Monumental Achievement uses interactive maps to explore the history of Providence


The Point Street Grammar School was once a handsome, three-story building, with tall windows and tower-esque French roofs. The school opened in 1874, and generations of children passed through its classrooms. The institution survived a devastating fire in 1940, and more than 500 students were safely evacuated. Still, a decade later, the walls were torn down, literally paving the way for a new highway. Bombing down I-95, you would never guess that you’re driving over the resting place of Point Street.

How do we know this? Because of OldPVD, an interactive website that maps the historic landmarks of our capital. Created by local author Maureen Taylor, OldPVD pinpoints (mostly) bygone architecture through the ages, dating all the way back to the city’s founding in 1636.

“Photo genealogy is my life’s work, and it has led me to develop this new website,” says Maureen. “It’s a vast collection that now can be brought to life and accessed for free by schools, historians, researchers, and anyone with an interest in seeing where something used to be or still is.”

Maureen is more than a dabbler in family trees: She has published several books, including The Last Muster: Faces of the American Revolution and its two sequels. A self-styled “photo detective,” Maureen has been featured in an astonishing range of national media, from the New York Times to CNN’s The View. Locally, OldPVD partnered with Year of the City, a region-wide celebration of Providence’s heritage and culture.
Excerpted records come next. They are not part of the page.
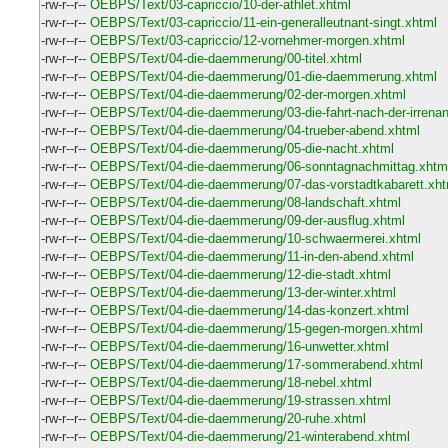
-rw-r--r--
OEBPS/Text/03-capriccio/10-der-athlet.xhtml
-rw-r--r--
OEBPS/Text/03-capriccio/11-ein-generalleutnant-singt.xhtml
-rw-r--r--
OEBPS/Text/03-capriccio/12-vornehmer-morgen.xhtml
-rw-r--r--
OEBPS/Text/04-die-daemmerung/00-titel.xhtml
-rw-r--r--
OEBPS/Text/04-die-daemmerung/01-die-daemmerung.xhtml
-rw-r--r--
OEBPS/Text/04-die-daemmerung/02-der-morgen.xhtml
-rw-r--r--
OEBPS/Text/04-die-daemmerung/03-die-fahrt-nach-der-irrenan
-rw-r--r--
OEBPS/Text/04-die-daemmerung/04-trueber-abend.xhtml
-rw-r--r--
OEBPS/Text/04-die-daemmerung/05-die-nacht.xhtml
-rw-r--r--
OEBPS/Text/04-die-daemmerung/06-sonntagnachmittag.xhtm
-rw-r--r--
OEBPS/Text/04-die-daemmerung/07-das-vorstadtkabarett.xht
-rw-r--r--
OEBPS/Text/04-die-daemmerung/08-landschaft.xhtml
-rw-r--r--
OEBPS/Text/04-die-daemmerung/09-der-ausflug.xhtml
-rw-r--r--
OEBPS/Text/04-die-daemmerung/10-schwaermerei.xhtml
-rw-r--r--
OEBPS/Text/04-die-daemmerung/11-in-den-abend.xhtml
-rw-r--r--
OEBPS/Text/04-die-daemmerung/12-die-stadt.xhtml
-rw-r--r--
OEBPS/Text/04-die-daemmerung/13-der-winter.xhtml
-rw-r--r--
OEBPS/Text/04-die-daemmerung/14-das-konzert.xhtml
-rw-r--r--
OEBPS/Text/04-die-daemmerung/15-gegen-morgen.xhtml
-rw-r--r--
OEBPS/Text/04-die-daemmerung/16-unwetter.xhtml
-rw-r--r--
OEBPS/Text/04-die-daemmerung/17-sommerabend.xhtml
-rw-r--r--
OEBPS/Text/04-die-daemmerung/18-nebel.xhtml
-rw-r--r--
OEBPS/Text/04-die-daemmerung/19-strassen.xhtml
-rw-r--r--
OEBPS/Text/04-die-daemmerung/20-ruhe.xhtml
-rw-r--r--
OEBPS/Text/04-die-daemmerung/21-winterabend.xhtml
But OldPVD is more than just a slideshow of landmarks past; the website uses a crowdsourcing model to enrich its images and descriptions. Like users of Waze and Wikipedia, pretty much anyone can add notes and commentary to the OldPVD interface. By adding dates, anecdotes, and archival photos, everyday people can build out the cartographic storytelling. The best part: It’s free.

The developer is Mike Bronner, managing partner of California-based GeneaLabs. Mike had a similar interest in hyper-local history, and he created a platform called ChronoCharts, which makes the interactive maps possible.

“For many years I have had plans to develop a time-based historical mapping application that allows you to explore your family tree over time with contextual historical maps,” says Mike. “I had not yet developed the software due to time and financial constraints. When Maureen brought up the idea to publish historical information about Providence, the historical maps aspect was a perfect fit.”

Brace yourselves, history buffs. You’re about to enter quite the rabbit hole.